I’m not one for enjoying reading things without pictures. As a comic artist that goes without saying, but even as a kid it was more so, than most people know. At the earliest age, I showed a tendency to only see things, not read them. Granted I could read well enough, but I tended to focus on the visual side of books. When my parents saw that I loved to draw comics they went out and got me the “How to Draw the Marvel Way” book. When others look at it, this is what they see on the page.

But for me it always looked like this.

So fast forward 35 or so years, and you see me now. Still drawing, and still hating to read long sections of copy. Most art text books I avoid like the plague, mainly because they don’t seem to acknowledge that artists are visual and need things explained that way, but Andrew Loomis understood this. I think that’s why his books have been sought out by artists more so than any other. His have taught me tons, and I still go back to them on (almost) a daily basis. For years you couldn’t find them, except as expensive collector pieces, since they’ve been out of print for decades.

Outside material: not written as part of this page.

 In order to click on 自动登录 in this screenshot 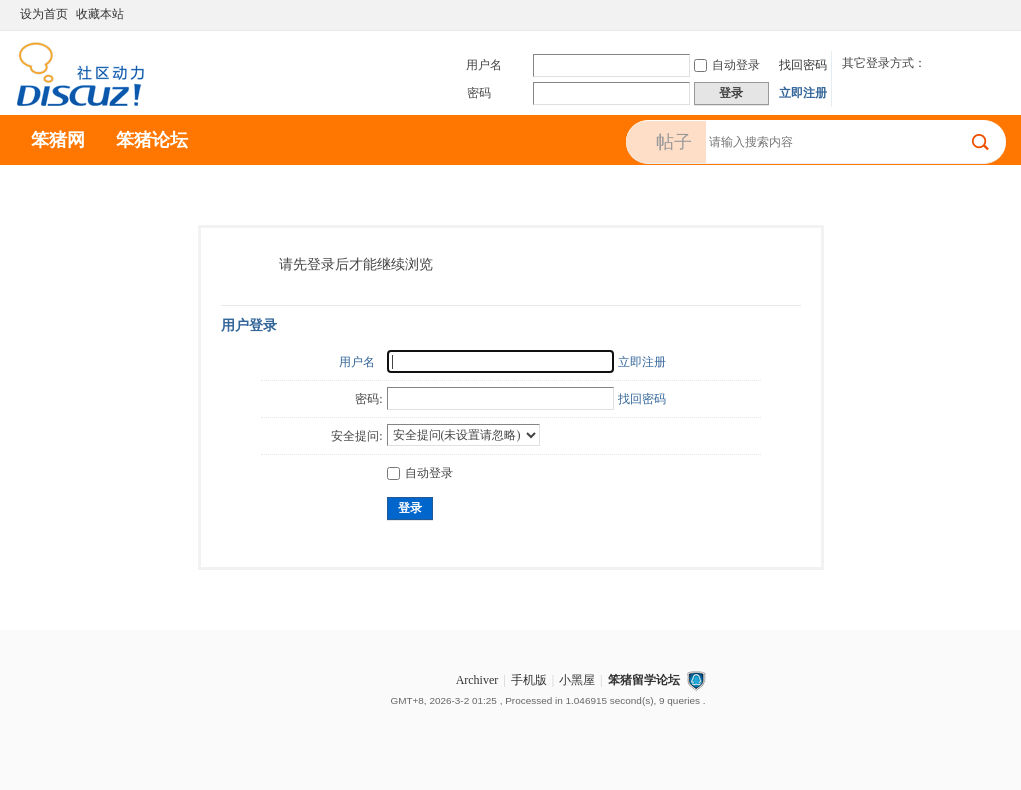, I will do `click(727, 65)`.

Luckily they’re being re-released by Titan books and the first two, Figure Drawing for All It’s Worth  and Drawing the Head and Hands, are now available.

But at a recent art session, I was sitting near a girl who was just whipping out sketches. There was something that I recognized in the approach, so during a break I asked- “Are you an animator?” to which she said “How did you know?”. It was obvious from the way her pencil skated about the paper and how her pictures were more about capturing the feel of the pose than reproducing it. I noticed that after she had exhausted the pose multiple times over the five minute pose, she would expand to drawing other artists in the room, quickly capturing the essence of their stance. So I started thinking about how I needed that energy in my own work, to loosen up, to capture the feel of the pose, and not get bogged down in detail. To help me achieve this I found the Drawn to Life series by Walt Stanchfield. They’re not so much books, as they are a collection of handouts he did for his drawing/gesture class at the Disney studios.

What’s happened is I’ve been totally taken in by them. I’m reading theory, and further more, I love it. Perhaps it’s age, which has allowed me to develop… oh, what’s the word, ah, patience. They’re all theory, talking about how to see the figure, how to study it, interpret it, and only then convey it onto paper. He talks about not drawing what’s in front of you, acting like a camera, but living the pose, stressing the important elements, and letting the message of it fill the sketch. Sure there are the visual examples of what he’s talking about, and the lectures (completed around the time Disney was doing the Little Mermaid) have drawings by young animators who are now legends in their own right. It’s a concept, supported by visual cues, but ultimately it’s about how you draw in the brain, not on the page. It’s funny that to me, an artist with 20 years of professional experience (crap, now I feel old), can read this, get excited, and learn as much as a first year student. If you feel caught, stagnated, and frustrated with where your art is, take a look at these. It’s the basics, and as with any profession, be it music, sports, or art, you have to go back to the essentials now and then. This is a great way to do that, and still feel like you’re moving forward.  It’s sad that it’s taken me so long to get to an age where I can realize this, but to para-phrase a line from “It’s a Wonderful Life” , “Youth is wasted on the wrong people.” So be a kid, and learn a little.